RS> In the development of a new binkp implementation RS> (http://wiki.synchro.net/module:binkit), *we* came across a RS> deficiency in the FTSC document: FTS-1027. RS> Regarding this text: RS> 1.3 Generating and Transmitting Challenge Data RS> Size and contents of challenge data are implementation-dependent, but RS> it SHOULD be no smaller than 8 bytes and no bigger than 64 bytes
64 to 512 bits... that resembles one pretty good cryptographic transform.
RS> Let it be known that the reference binkp implementation, binkd, has RS> (apparently) only ever sent a 16 byte CRAM challenge (no more, no RS> less)
IIRC, that's some random data whitened by MD5 hash function. Now MD5 is proven to be unsafe(*), so the implementations should replace it with not-yet-broken crypto-safe functions like SHA2 or Skein.
RS> and some implementations (e.g. Internet Rex) only work (succesfully RS> authenticate) if the received challenge is exactly 16 bytes (no more, RS> no less).
That's a bug. Have you reported it to the developers of those mailers?
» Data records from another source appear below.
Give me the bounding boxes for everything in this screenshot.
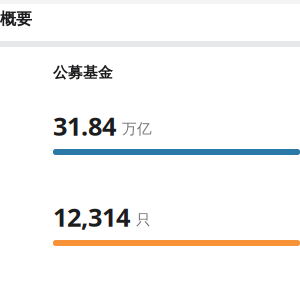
staticText: 概要 [0, 9, 32, 29]
staticText: 只 [136, 211, 151, 229]
button[interactable]: 概要 [0, 4, 300, 41]
staticText: 公募基金 [53, 64, 113, 82]
staticText: 31.84 [53, 109, 116, 143]
staticText: 12,314 [53, 200, 130, 234]
staticText: 万亿 [122, 120, 152, 138]
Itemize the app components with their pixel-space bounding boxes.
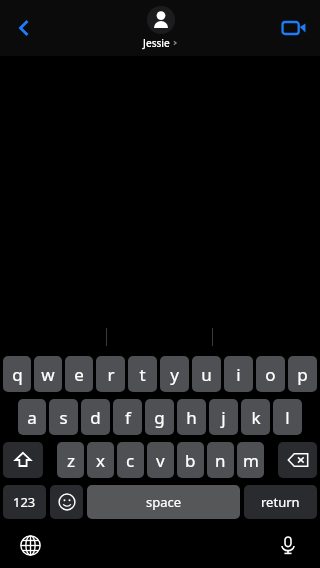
button[interactable]: x — [87, 442, 114, 478]
button[interactable]: t — [128, 356, 157, 392]
staticText: n — [215, 449, 226, 472]
button[interactable]: o — [256, 356, 285, 392]
button[interactable]: Dictate — [270, 527, 306, 563]
button[interactable]: j — [209, 399, 238, 435]
staticText: g — [154, 406, 165, 429]
staticText: c — [126, 449, 135, 472]
button[interactable]: Emoji — [50, 485, 83, 519]
button[interactable]: Video call — [274, 8, 314, 48]
button[interactable]: s — [49, 399, 78, 435]
button[interactable]: q — [3, 356, 31, 392]
button[interactable]: Jessie — [143, 6, 178, 50]
staticText: q — [12, 363, 23, 386]
button[interactable]: Shift — [3, 442, 43, 478]
button[interactable]: e — [65, 356, 93, 392]
button[interactable]: m — [237, 442, 264, 478]
staticText: z — [67, 449, 75, 472]
button[interactable]: n — [207, 442, 234, 478]
staticText: i — [236, 363, 241, 386]
button[interactable]: z — [57, 442, 84, 478]
staticText: l — [285, 406, 290, 429]
staticText: w — [41, 363, 55, 386]
button[interactable]: h — [177, 399, 206, 435]
button[interactable]: space — [87, 485, 240, 519]
staticText: space — [146, 493, 182, 511]
staticText: s — [59, 406, 68, 429]
button[interactable]: v — [147, 442, 174, 478]
staticText: p — [297, 363, 308, 386]
button[interactable]: a — [18, 399, 46, 435]
staticText: y — [170, 363, 179, 386]
button[interactable]: g — [145, 399, 174, 435]
staticText: h — [186, 406, 197, 429]
button[interactable]: r — [96, 356, 125, 392]
staticText: return — [261, 493, 300, 511]
button[interactable]: d — [81, 399, 110, 435]
button[interactable]: i — [224, 356, 253, 392]
staticText: f — [125, 406, 131, 429]
staticText: j — [221, 406, 226, 429]
button[interactable]: return — [244, 485, 317, 519]
button[interactable]: c — [117, 442, 144, 478]
button[interactable]: u — [192, 356, 221, 392]
staticText: e — [74, 363, 84, 386]
button[interactable]: Backspace — [278, 442, 317, 478]
staticText: m — [243, 449, 259, 472]
button[interactable]: b — [177, 442, 204, 478]
staticText: a — [27, 406, 37, 429]
staticText: t — [139, 363, 146, 386]
button[interactable]: Change keyboard — [12, 527, 48, 563]
staticText: 123 — [13, 493, 36, 511]
button[interactable]: p — [288, 356, 317, 392]
button[interactable]: f — [113, 399, 142, 435]
staticText: b — [185, 449, 196, 472]
button[interactable]: l — [273, 399, 302, 435]
button[interactable]: 123 — [3, 485, 46, 519]
staticText: u — [201, 363, 212, 386]
staticText: o — [265, 363, 276, 386]
button[interactable]: y — [160, 356, 189, 392]
button[interactable]: Back — [4, 8, 44, 48]
staticText: v — [156, 449, 165, 472]
staticText: d — [90, 406, 101, 429]
staticText: Jessie — [143, 36, 170, 50]
staticText: r — [107, 363, 115, 386]
staticText: x — [96, 449, 105, 472]
button[interactable]: w — [34, 356, 62, 392]
staticText: k — [251, 406, 261, 429]
button[interactable]: k — [241, 399, 270, 435]
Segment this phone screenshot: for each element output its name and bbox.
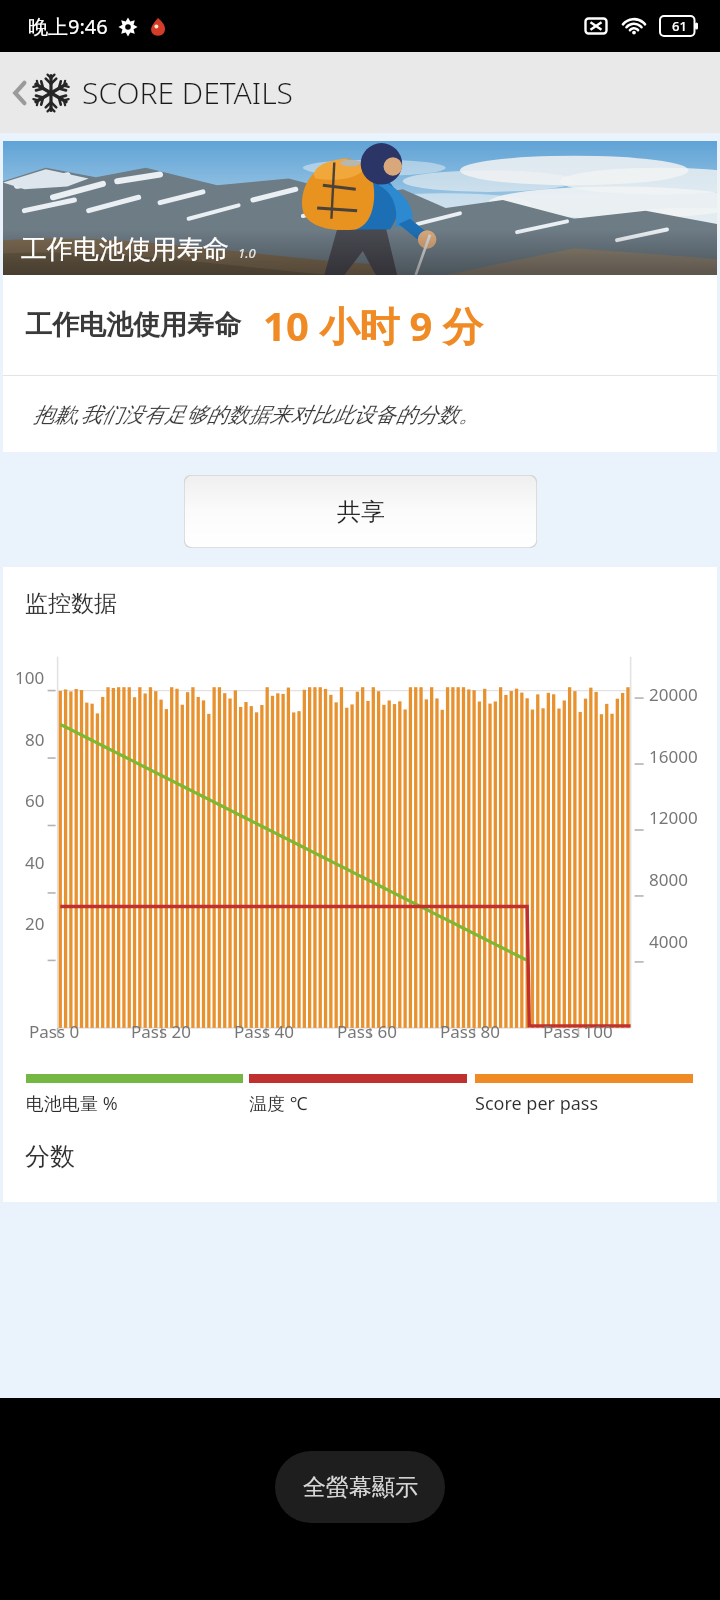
- staticText: 8000: [649, 868, 688, 891]
- staticText: 4000: [649, 930, 688, 953]
- staticText: 工作电池使用寿命: [21, 233, 229, 266]
- button[interactable]: Back: [0, 52, 720, 133]
- staticText: Score per pass: [475, 1091, 599, 1116]
- staticText: 电池电量 %: [26, 1091, 118, 1116]
- button[interactable]: 共享: [184, 475, 537, 548]
- staticText: 20: [25, 912, 45, 935]
- staticText: 20000: [649, 683, 698, 706]
- staticText: 12000: [649, 806, 698, 829]
- staticText: 80: [25, 728, 45, 751]
- button[interactable]: 工作电池使用寿命: [3, 141, 717, 275]
- staticText: Pass 80: [440, 1020, 500, 1043]
- button[interactable]: 温度 ℃: [249, 1074, 467, 1116]
- staticText: 工作电池使用寿命: [25, 308, 241, 342]
- staticText: 61: [672, 17, 687, 35]
- staticText: 1.0: [238, 244, 256, 262]
- staticText: Pass 100: [543, 1020, 613, 1043]
- button[interactable]: 全螢幕顯示: [275, 1451, 445, 1523]
- staticText: Pass 40: [234, 1020, 294, 1043]
- button[interactable]: 电池电量 %: [26, 1074, 243, 1116]
- staticText: SCORE DETAILS: [82, 72, 293, 113]
- staticText: 40: [25, 851, 45, 874]
- other: Back: [10, 76, 30, 110]
- staticText: 温度 ℃: [249, 1091, 308, 1116]
- staticText: 共享: [337, 497, 385, 527]
- staticText: 10 小时 9 分: [263, 298, 483, 353]
- staticText: 监控数据: [25, 589, 117, 618]
- staticText: 16000: [649, 745, 698, 768]
- staticText: Pass 20: [131, 1020, 191, 1043]
- staticText: Pass 60: [337, 1020, 397, 1043]
- staticText: 抱歉,我们没有足够的数据来对比此设备的分数。: [33, 400, 480, 429]
- staticText: 晚上9:46: [28, 13, 108, 40]
- staticText: Pass 0: [29, 1020, 80, 1043]
- staticText: 全螢幕顯示: [303, 1473, 418, 1502]
- staticText: 100: [15, 666, 45, 689]
- button[interactable]: Score per pass: [475, 1074, 693, 1116]
- staticText: 60: [25, 789, 45, 812]
- staticText: 分数: [25, 1141, 75, 1172]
RS> There's no mention of a 16 byte CRAM challenge (32 hex characters) RS> in the specification, but 16 bytes appears to be exactly what all RS> existing implementations actually send
8 < 16 < 64
RS> and probably all any implementation should *ever* send if they wish RS> to be compatible will all known existing implementations.
What if they wish to be compatible with the published standard based on very popular reference implementation?
RS> I just felt this should be documented, if it isn't already, by the RS> FTSC.
Over 80% of all IBN-capable systems use binkd, so its' behavior still is the current practice, which is exactly documented by FTSC.